The
cemetery is in Sadat Street, about 1.5 kilometres from the Old Cateract
Hotel. It is maintained by the CWGC and apart from military burials
contains over 200 civilian graves.
Immediately
inside the gate is a plaque dedicated “to the memory of British
soldiers who died between 1883 and 1910 and British civilians who
died between 1886 and 1942 and who were buried in this and other
cemeteries in Egypt.”
There is one grave from the First World War - Private W G Pearce
of the 1st Garrison Battalion, Royal Warwickshire Regiment who died
in July 1917. This battalion formed at Weymouth in August 1915 and
went to Egypt, where it remained throughout the war.
There are also twenty-one graves from the Second World War.
There
are a number of burials dating from the 1880s, the period when British
troops seized and garrisoned Egypt to protect the vital Suez Canal
route to India.

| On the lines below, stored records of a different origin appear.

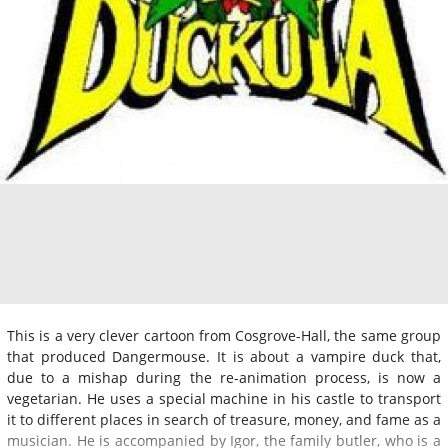
This is a very clever cartoon from Cosgrove-Hall, the same group
that produced Dangermouse. It is about a vampire duck that,
due to a mishap during the re-animation process, is now a
vegetarian. He uses a special machine in his castle to transport
it to different places in search of treasure, money, and fame as a
musician. He is accompanied by Igor, the family butler, who is a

In 1884 Major Horatio Kitchener came to Aswan on
his way to reconnoitre the route for Sir Garnet Wolseley’s
force marching to the relief of Khartoum.
One
man who may well have seen Kitchener was QMS Charles Barker, a Staff
clerk, who died at Aswan on 13 June 1886 and is buried here. Around
him lie Privates 1870 Harry Pears of A Company 1st Battalion, the
Buffs, Enoch Hurst of B Company and Private 119 James Hanlon of
the 1st Battalion Yorkshire Regiment. They died in 1886 and 1888,
probably of disease.
The cemetery is open Saturday to Thursday 7.00am - 12.00 and the
CWGC gardener is present during these hours.